鶴岡市によると、6月までは要望していたワクチンが、ほぼ供給されていた。7月に入って第1、2週の2週間分の要求数20箱(1箱当たり1170回分)に対して国からの供給数は9箱と約半分、第3、4週については60箱に対し7箱の見込みと10分の1程度に抑えられる。9月にかけて2週間分の供給は7箱程度が続きそうだという。
このため同市は、当初予定していた59歳以下の市民対象の集団接種の実施を当面は見送り、各医療機関での個別接種のみの実施に切り替え対応する。12―59歳の接種券は7月29日に発送し、8月4日までには到着するものの、優先接種以外の一般の接種予約受け付けは到着から1カ月後の9月上旬以降となる見通し。市は「ワクチン供給量が増加しなければ、集団接種は実施できない」とする。

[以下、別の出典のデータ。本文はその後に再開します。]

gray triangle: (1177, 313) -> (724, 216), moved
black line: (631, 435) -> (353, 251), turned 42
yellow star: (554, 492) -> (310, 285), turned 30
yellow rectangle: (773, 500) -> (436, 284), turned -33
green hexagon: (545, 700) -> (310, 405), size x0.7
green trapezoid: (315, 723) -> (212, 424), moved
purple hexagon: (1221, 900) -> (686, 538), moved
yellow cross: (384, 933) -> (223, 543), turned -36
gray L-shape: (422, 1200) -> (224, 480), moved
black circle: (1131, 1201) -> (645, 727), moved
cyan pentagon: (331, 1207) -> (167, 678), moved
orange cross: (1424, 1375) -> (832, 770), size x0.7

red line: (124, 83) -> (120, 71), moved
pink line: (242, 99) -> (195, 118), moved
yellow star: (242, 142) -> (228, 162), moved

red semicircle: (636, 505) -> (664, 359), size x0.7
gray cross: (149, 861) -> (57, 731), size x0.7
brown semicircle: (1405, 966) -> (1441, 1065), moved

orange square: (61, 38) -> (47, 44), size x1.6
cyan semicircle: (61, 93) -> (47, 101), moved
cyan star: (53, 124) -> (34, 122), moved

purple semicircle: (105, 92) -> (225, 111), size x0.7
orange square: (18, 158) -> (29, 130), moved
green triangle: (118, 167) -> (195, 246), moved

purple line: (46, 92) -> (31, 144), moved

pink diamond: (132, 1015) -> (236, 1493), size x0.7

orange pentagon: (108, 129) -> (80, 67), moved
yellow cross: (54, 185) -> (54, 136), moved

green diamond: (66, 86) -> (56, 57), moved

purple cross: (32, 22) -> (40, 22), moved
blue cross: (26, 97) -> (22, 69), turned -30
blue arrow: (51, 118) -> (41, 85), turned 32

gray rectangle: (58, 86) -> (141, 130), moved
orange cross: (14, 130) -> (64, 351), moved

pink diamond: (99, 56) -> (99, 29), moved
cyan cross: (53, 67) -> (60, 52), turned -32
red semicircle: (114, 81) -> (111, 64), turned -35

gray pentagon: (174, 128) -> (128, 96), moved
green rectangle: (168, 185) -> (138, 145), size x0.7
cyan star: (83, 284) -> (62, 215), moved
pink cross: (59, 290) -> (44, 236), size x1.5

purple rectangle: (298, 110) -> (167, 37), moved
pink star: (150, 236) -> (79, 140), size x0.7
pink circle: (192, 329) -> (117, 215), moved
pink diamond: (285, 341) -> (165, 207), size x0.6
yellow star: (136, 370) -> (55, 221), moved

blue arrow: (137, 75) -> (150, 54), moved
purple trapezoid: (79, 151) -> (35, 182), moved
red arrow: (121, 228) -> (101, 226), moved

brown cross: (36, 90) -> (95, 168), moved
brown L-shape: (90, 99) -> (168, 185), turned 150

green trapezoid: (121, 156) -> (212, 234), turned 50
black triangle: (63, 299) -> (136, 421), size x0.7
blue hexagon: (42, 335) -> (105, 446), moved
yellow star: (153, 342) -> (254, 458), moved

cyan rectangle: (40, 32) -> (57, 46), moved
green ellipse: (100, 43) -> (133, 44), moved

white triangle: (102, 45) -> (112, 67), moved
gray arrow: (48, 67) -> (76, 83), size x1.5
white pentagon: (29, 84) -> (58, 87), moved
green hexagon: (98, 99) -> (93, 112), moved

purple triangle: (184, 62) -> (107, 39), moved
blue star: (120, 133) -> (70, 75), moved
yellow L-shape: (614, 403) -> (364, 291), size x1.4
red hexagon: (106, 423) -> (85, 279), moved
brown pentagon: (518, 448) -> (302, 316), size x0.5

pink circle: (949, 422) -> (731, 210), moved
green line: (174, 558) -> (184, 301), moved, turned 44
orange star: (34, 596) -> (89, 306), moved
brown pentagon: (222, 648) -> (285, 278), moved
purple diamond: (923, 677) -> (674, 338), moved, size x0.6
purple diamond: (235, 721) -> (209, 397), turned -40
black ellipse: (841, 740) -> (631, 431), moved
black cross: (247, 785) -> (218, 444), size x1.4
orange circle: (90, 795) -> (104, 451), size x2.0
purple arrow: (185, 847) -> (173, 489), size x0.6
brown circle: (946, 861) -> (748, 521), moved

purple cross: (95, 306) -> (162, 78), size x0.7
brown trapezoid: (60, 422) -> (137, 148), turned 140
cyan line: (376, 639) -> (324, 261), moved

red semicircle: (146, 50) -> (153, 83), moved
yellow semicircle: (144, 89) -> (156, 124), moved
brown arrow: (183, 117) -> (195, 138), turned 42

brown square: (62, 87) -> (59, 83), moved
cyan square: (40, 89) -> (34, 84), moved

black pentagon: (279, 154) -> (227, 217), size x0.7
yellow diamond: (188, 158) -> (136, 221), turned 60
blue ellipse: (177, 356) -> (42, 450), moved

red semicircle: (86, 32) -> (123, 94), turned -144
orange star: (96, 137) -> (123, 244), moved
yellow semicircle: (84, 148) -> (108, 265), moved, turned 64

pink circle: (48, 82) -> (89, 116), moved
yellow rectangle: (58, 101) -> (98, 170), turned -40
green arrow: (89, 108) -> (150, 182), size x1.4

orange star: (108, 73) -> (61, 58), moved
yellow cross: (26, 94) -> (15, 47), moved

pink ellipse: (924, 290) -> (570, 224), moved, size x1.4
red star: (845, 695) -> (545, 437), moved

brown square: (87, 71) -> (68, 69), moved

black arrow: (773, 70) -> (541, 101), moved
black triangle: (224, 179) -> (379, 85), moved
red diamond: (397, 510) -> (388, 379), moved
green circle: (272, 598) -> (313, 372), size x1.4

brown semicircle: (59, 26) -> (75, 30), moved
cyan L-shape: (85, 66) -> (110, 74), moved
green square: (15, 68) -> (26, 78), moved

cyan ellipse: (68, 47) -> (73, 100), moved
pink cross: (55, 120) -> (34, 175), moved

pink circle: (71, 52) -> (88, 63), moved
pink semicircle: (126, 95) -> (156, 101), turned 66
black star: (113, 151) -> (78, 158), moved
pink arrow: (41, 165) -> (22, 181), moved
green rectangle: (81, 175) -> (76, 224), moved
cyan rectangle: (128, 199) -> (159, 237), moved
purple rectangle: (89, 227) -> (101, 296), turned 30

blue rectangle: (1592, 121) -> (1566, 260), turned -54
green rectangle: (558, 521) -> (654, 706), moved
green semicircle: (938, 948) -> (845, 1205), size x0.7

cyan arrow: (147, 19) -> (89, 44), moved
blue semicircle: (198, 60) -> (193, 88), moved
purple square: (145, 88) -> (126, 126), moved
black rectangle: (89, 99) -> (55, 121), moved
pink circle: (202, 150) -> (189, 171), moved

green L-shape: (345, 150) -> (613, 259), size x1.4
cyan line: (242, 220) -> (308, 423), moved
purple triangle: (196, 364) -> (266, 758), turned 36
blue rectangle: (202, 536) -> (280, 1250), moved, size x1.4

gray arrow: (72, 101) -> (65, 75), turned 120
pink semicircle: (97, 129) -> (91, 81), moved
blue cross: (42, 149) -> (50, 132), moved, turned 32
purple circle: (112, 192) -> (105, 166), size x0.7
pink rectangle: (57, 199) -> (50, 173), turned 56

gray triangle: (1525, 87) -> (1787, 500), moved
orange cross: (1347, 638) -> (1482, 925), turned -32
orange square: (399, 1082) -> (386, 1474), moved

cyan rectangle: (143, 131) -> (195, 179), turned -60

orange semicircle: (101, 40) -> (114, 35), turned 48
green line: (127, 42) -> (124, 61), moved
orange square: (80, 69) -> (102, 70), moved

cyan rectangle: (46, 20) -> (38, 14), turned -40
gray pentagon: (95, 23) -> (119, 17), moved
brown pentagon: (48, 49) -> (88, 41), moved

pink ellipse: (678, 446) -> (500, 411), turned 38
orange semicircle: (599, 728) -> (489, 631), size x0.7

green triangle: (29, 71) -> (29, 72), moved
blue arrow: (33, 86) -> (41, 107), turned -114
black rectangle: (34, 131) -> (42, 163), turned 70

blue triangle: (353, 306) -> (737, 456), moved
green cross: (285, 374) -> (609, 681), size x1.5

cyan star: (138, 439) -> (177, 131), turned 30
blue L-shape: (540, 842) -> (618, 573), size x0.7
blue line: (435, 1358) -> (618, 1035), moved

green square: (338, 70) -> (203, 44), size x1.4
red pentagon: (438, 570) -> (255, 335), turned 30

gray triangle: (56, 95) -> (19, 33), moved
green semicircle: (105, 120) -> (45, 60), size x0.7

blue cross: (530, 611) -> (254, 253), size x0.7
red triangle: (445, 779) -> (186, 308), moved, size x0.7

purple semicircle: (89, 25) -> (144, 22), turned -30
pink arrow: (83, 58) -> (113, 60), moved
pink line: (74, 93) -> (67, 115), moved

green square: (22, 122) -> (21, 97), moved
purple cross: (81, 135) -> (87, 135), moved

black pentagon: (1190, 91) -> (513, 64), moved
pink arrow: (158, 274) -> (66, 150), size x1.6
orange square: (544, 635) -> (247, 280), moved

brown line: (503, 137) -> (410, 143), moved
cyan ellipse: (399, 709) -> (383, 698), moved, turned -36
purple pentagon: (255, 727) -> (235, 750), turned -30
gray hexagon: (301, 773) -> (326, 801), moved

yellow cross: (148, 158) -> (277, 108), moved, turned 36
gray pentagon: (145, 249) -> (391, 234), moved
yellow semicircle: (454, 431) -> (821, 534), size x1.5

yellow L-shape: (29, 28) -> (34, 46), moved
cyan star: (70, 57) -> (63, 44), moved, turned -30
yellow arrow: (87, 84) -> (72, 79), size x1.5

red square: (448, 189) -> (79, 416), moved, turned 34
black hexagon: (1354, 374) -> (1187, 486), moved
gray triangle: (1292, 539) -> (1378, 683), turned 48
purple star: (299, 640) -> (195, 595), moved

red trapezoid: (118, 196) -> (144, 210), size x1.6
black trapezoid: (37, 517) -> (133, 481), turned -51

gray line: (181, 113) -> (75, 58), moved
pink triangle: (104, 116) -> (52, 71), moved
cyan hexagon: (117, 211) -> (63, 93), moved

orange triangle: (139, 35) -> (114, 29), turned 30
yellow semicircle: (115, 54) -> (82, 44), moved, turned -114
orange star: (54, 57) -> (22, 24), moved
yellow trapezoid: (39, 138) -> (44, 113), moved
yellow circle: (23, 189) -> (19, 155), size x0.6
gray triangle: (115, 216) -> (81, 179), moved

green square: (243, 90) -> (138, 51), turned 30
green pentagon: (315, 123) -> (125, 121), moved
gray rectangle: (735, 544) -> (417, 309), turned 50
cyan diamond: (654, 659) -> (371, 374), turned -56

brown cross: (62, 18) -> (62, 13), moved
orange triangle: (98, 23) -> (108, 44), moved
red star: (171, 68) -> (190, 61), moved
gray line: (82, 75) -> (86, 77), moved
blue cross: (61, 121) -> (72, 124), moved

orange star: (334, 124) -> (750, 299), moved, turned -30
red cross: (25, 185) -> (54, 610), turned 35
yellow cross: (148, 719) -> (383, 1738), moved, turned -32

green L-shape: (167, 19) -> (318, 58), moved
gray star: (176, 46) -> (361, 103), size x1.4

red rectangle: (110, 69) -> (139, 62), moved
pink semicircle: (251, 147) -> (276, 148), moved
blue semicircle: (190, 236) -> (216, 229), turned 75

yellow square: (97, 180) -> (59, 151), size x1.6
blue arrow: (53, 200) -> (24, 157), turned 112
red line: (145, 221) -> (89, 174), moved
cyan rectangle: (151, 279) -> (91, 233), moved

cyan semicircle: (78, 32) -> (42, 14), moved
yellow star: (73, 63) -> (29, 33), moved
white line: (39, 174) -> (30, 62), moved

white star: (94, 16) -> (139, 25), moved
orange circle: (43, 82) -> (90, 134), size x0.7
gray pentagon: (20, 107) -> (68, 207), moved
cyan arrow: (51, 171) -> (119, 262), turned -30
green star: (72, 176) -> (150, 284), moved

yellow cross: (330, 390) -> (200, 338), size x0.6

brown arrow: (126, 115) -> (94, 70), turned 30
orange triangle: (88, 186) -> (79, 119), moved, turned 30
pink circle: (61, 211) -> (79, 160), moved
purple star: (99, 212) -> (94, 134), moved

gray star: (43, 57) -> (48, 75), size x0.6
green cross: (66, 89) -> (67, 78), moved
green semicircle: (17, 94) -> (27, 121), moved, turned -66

酒田市は、8月1日から10月末までの日程で市平田農村環境改善センター(飛鳥)で、大規模な集団接種実施を予定している。ワクチン供給の見通しがはっきりしないことから、8月第1週は集団接種を予定通り行うが、その後の実施は「現状では厳しい」とし、「予約受け付けの見通しも立てられない」と困惑する。
三川、庄内、遊佐の3町でも集団接種を中心にスケジュールの調整に追われている。庄内の各自治体の担当者からは「国の方針を受け、接種を加速させる調整がようやく整ったばかりなのに」「予約受付日程を記した接種券が印刷し直しとなった。国に振り回されっぱなしだ」「夏休み中に12―15歳の接種を済ませ、2学期を迎えたかったのだが」と嘆きが聞こえる。